Posted by Robert Nichols 
Robert Nichols
Hard link issues (was: Incredibly slow i/o to NAS server)
May 28, 2017 04:50PM
On 12/05/2016 03:26 PM, Robert Nichols wrote:
> On 12/05/2016 09:28 AM, Joe Steele wrote:
>> I believe the harlink problems you describe are identified in this bug report (that I submitted in 2009):
>> http://savannah.nongnu.org/bugs/?func=detailitem&item_id=26848
>> Attached to the report are patches to fix the issue. Some distros (which I think include Debian, Ubuntu, & Suse) have since been including the patches as part of their packaging.
> Those patches look like they address the problems with checksums being misplaced or lost, but they don't appear to have anything to do with what I see as the greater problem of sets of hard links being broken up and inconsistencies between the hard link counts in the metadata and the mirror. I finally got rdiff-backup to build (needed a patch for librsync >= 1.0.0), so I can do some testing later.

Well, after two months of use I can confirm that those patches _do_ appear to solve the problem of hard links being broken up or inconsistent. I still don't understand how, but it works. My hard link audit hasn't found any issues since I installed those patches.

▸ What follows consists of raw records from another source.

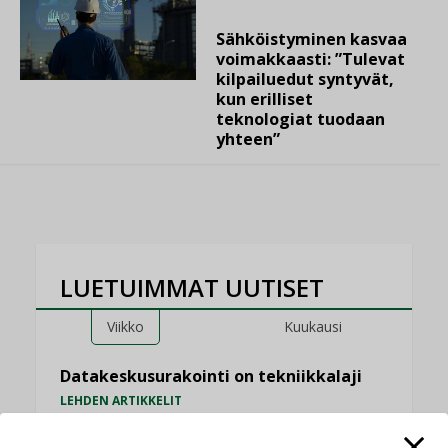
Sähköistyminen kasvaa
voimakkaasti: ”Tulevat
kilpailuedut syntyvät,
kun erilliset
teknologiat tuodaan
yhteen”
LUETUIMMAT UUTISET
Viikko
Kuukausi
Datakeskusurakointi on tekniikkalaji
LEHDEN ARTIKKELIT
Jarno Hacklin Cervin yrityskaupasta: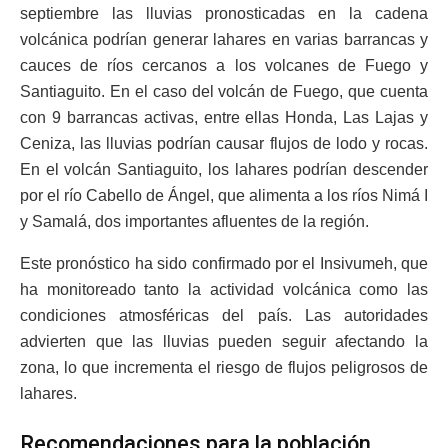
septiembre las lluvias pronosticadas en la cadena
volcánica podrían generar lahares en varias barrancas y
cauces de ríos cercanos a los volcanes de Fuego y
Santiaguito. En el caso del volcán de Fuego, que cuenta
con 9 barrancas activas, entre ellas Honda, Las Lajas y
Ceniza, las lluvias podrían causar flujos de lodo y rocas.
En el volcán Santiaguito, los lahares podrían descender
por el río Cabello de Ángel, que alimenta a los ríos Nimá I
y Samalá, dos importantes afluentes de la región.
Este pronóstico ha sido confirmado por el Insivumeh, que
ha monitoreado tanto la actividad volcánica como las
condiciones atmosféricas del país. Las autoridades
advierten que las lluvias pueden seguir afectando la
zona, lo que incrementa el riesgo de flujos peligrosos de
lahares.
Recomendaciones para la población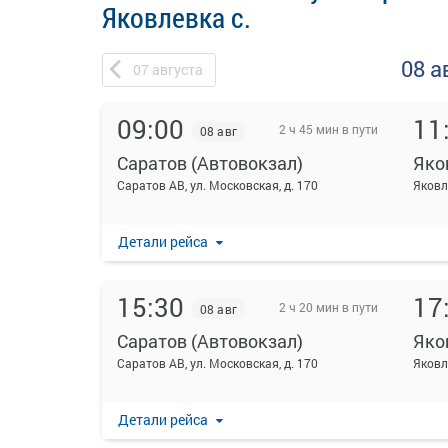
Яковлевка с.
08 а
07
августа
09:00
11
2 ч 45 мин в пути
08 авг
Саратов (Автовокзал)
Яко
Саратов АВ, ул. Московская, д. 170
Яковл
Детали рейса
15:30
17
2 ч 20 мин в пути
08 авг
Саратов (Автовокзал)
Яко
Саратов АВ, ул. Московская, д. 170
Яковл
Детали рейса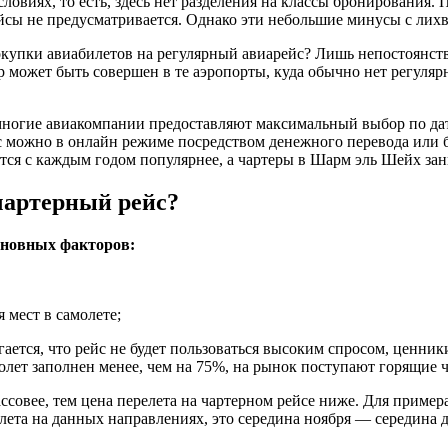
виях, то есть, здесь нет разделения на классы бронирования. 
ейсы не предусматривается. Однако эти небольшие минусы с лих
купки авиабилетов на регулярный авиарейс? Лишь непостоянств
р может быть совершен в те аэропорты, куда обычно нет регуляр
ногие авиакомпании предоставляют максимальный выбор по дат
йс можно в онлайн режиме посредством денежного перевода или 
тся с каждым годом популярнее, а чартеры в Шарм эль Шейх за
чартерный рейс?
сновных факторов:
 мест в самолете;
ается, что рейс не будет пользоваться высоким спросом, ценник
амолет заполнен менее, чем на 75%, на рынок поступают горящие 
ссовее, тем цена перелета на чартерном рейсе ниже. Для пример
ета на данных направлениях, это середина ноября — середина де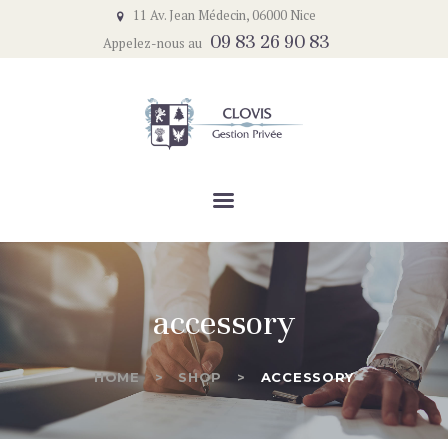
ACCUEIL
11 Av. Jean Médecin, 06000 Nice
09 83 26 90 83
Appelez-nous au
LE CABINET
CLOVIS GESTION PRIVÉE
NOTRE APPROCHE
Un service complet et de qualité
NOTRE ACTUALITÉ
CONTACT
accessory
HOME
SHOP
ACCESSORY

Doing the hard links correctly does aggravate the problem of tiny "zero-diff" files being created, mainly whenever a file has a change in its hard link set, but also under some other, hard to pin down conditions. In a ~500GB archive I found I had accumulated over a million (10^6) such files, using ~4.3GB of space. I now have a new audit that gets rid of those. I've really got to make another stab a learning Python so that I can fix those problems at the source. So far, I've only succeeded in being devoured by a snake.